• Plant tulip bulbs in the fall, 6 to 8 weeks before a hard frost is expected and when soils are below 60 degrees F. For Edmonton, this means mid-September or so.
• Tulips prefer a site with full or afternoon sun.
• All tulips dislike excessive moisture. Ideally, the soil is well-drained, neutral to slightly acidic, fertile, and dry or sandy.
• Rainy summers, irrigation systems, and wet soil are death to tulips. Wet soil leads to fungus and disease and can rot bulbs. Add shredded pine bark, sand, or anything to foster swift drainage.
• You’ll want to space bulbs 4 to 6 inches apart, so choose an appropriate plot size.
• For a showy, more natural looking effect, plant tulips in groups rather than rows.
• Plant bulbs deep—at least 8 inches, measuring from the base of the bulb. And that means digging even deeper, to loosen the soil and allow for drainage, or creating raised beds. Remember, the bigger the bulb, the deeper the hole it needs.
• Set the bulb in the hole with the pointy end up. Cover with soil and press soil firmly.
• Water bulbs right after planting. Although they can’t bear wet feet, bulbs need water to trigger growth.
• Water tulips during dry spells in the fall; otherwise, do not water.
• Compost annually.
• Deadhead tulips after flowering.
• Allow the foliage to yellow for about 6 weeks after flowering before removing it.

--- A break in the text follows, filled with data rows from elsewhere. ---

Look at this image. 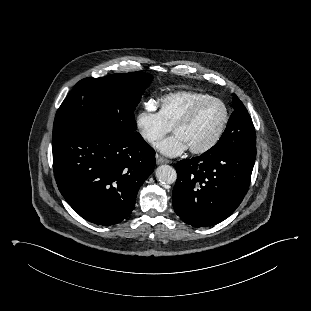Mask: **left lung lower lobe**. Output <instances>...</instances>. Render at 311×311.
Segmentation results:
<instances>
[{"label":"left lung lower lobe","mask_w":311,"mask_h":311,"mask_svg":"<svg viewBox=\"0 0 311 311\" xmlns=\"http://www.w3.org/2000/svg\"><path fill=\"white\" fill-rule=\"evenodd\" d=\"M256 157L255 145H236L176 164L172 203L176 214L195 227L229 217L246 195Z\"/></svg>","instance_id":"obj_1"}]
</instances>
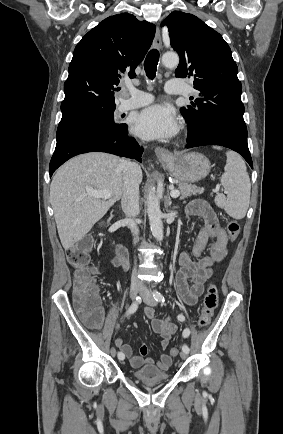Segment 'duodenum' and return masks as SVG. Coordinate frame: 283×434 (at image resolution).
Masks as SVG:
<instances>
[{
  "label": "duodenum",
  "mask_w": 283,
  "mask_h": 434,
  "mask_svg": "<svg viewBox=\"0 0 283 434\" xmlns=\"http://www.w3.org/2000/svg\"><path fill=\"white\" fill-rule=\"evenodd\" d=\"M119 247H121V249H122L123 252H127L126 249L123 246H119Z\"/></svg>",
  "instance_id": "duodenum-1"
}]
</instances>
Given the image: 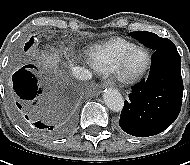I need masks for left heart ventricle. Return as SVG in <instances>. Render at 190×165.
I'll return each mask as SVG.
<instances>
[{
  "instance_id": "obj_1",
  "label": "left heart ventricle",
  "mask_w": 190,
  "mask_h": 165,
  "mask_svg": "<svg viewBox=\"0 0 190 165\" xmlns=\"http://www.w3.org/2000/svg\"><path fill=\"white\" fill-rule=\"evenodd\" d=\"M147 61V56L144 51H138L129 59L128 70L137 72L144 67Z\"/></svg>"
}]
</instances>
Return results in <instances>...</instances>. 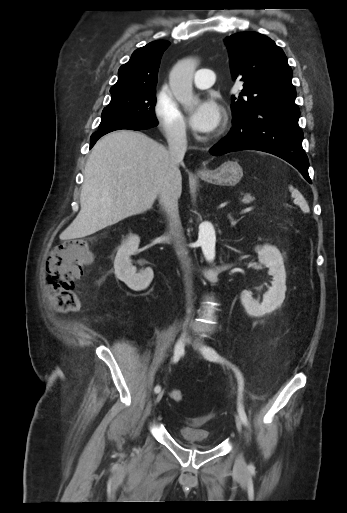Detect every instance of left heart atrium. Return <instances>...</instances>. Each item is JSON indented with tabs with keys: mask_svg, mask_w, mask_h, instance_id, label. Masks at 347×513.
<instances>
[{
	"mask_svg": "<svg viewBox=\"0 0 347 513\" xmlns=\"http://www.w3.org/2000/svg\"><path fill=\"white\" fill-rule=\"evenodd\" d=\"M222 121V109L213 97L200 100L191 110L189 122L191 127L199 132L209 134L214 132Z\"/></svg>",
	"mask_w": 347,
	"mask_h": 513,
	"instance_id": "left-heart-atrium-1",
	"label": "left heart atrium"
}]
</instances>
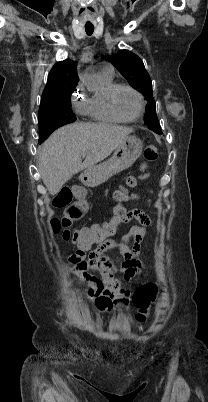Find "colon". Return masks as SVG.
<instances>
[{
  "label": "colon",
  "instance_id": "5ec220e1",
  "mask_svg": "<svg viewBox=\"0 0 208 402\" xmlns=\"http://www.w3.org/2000/svg\"><path fill=\"white\" fill-rule=\"evenodd\" d=\"M144 159L147 163L156 161L158 157V148L155 144H147L144 152ZM126 186L120 187L113 192V198L115 200L113 215L99 223L93 224L90 227L82 228L73 232L71 226L74 222H81L83 219L82 214L88 212V207L83 205H69L64 211V215L51 221V227L54 229V234H58L60 228H63L61 237L65 241H72L78 247L74 249V253H68L67 259L70 263H81L85 259V253L87 249L91 248L92 244H100L107 235H113V231H117L120 225L126 219V210L123 204L126 201L128 189H133L136 186L137 179L135 176H129L126 178ZM76 192H84L85 189L82 185L75 186ZM157 287L153 282H147L137 288L133 297V303L139 310L136 318L138 321L145 320V310L149 303L156 298ZM95 306L98 310L106 312H112L113 306L116 304L110 296L96 297Z\"/></svg>",
  "mask_w": 208,
  "mask_h": 402
}]
</instances>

• The bulbs of Species tulips may be left in the ground for several years; others may be lifted annually, once the leaves have died down, and ripened in a warm, dry place.
Did You know?
• If you dig up a tulip bulb in midsummer, it’s not the same bulb you planted last fall. It’s her daughter. Even while the tulip is blossoming, the bulb is dividing for the next generation.
• In 17th-century Holland, the new sempter augustus tulip was such the rage that a handful of bulbs were sold for about $44,000? It truly was one of the first market crashes. Read more about the sempter augustus here.

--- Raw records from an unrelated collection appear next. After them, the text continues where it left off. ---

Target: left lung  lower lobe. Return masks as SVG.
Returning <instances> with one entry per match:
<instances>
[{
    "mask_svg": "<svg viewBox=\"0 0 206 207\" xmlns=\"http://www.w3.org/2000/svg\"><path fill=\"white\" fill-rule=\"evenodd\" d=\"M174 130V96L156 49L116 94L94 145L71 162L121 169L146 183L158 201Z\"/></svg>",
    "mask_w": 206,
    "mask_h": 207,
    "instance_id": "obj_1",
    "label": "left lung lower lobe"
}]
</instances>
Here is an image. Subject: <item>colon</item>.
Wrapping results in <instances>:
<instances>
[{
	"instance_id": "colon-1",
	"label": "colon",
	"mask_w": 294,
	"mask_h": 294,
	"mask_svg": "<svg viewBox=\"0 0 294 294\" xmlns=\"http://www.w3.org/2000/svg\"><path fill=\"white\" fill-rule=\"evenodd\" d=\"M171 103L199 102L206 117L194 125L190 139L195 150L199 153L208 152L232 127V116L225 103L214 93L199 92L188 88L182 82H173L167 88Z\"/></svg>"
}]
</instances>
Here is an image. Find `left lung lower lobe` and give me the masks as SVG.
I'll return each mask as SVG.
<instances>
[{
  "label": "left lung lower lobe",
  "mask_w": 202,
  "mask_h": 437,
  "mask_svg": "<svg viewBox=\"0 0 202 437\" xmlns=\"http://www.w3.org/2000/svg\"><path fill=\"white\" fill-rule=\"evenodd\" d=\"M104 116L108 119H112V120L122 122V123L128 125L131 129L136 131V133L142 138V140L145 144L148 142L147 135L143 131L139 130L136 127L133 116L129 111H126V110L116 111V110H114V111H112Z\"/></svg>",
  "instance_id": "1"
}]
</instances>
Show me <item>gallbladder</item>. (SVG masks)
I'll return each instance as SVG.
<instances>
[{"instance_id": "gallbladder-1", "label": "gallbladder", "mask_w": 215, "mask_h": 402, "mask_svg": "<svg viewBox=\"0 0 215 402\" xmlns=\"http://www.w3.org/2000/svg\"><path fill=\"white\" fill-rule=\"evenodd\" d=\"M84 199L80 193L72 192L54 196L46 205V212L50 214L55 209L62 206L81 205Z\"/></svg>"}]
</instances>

• There are around 75 wild Tulip species and 150 species in total with over 3000 varieties.
• The Netherlands is the world’s main producer of commercially sold tulips, producing as many as 3 billion bulbs annually, mostly for export.
• Tulip petals can be eaten. During the Dutch famine of 1944 in WWII people had to resort to eating sugar beets and tulips.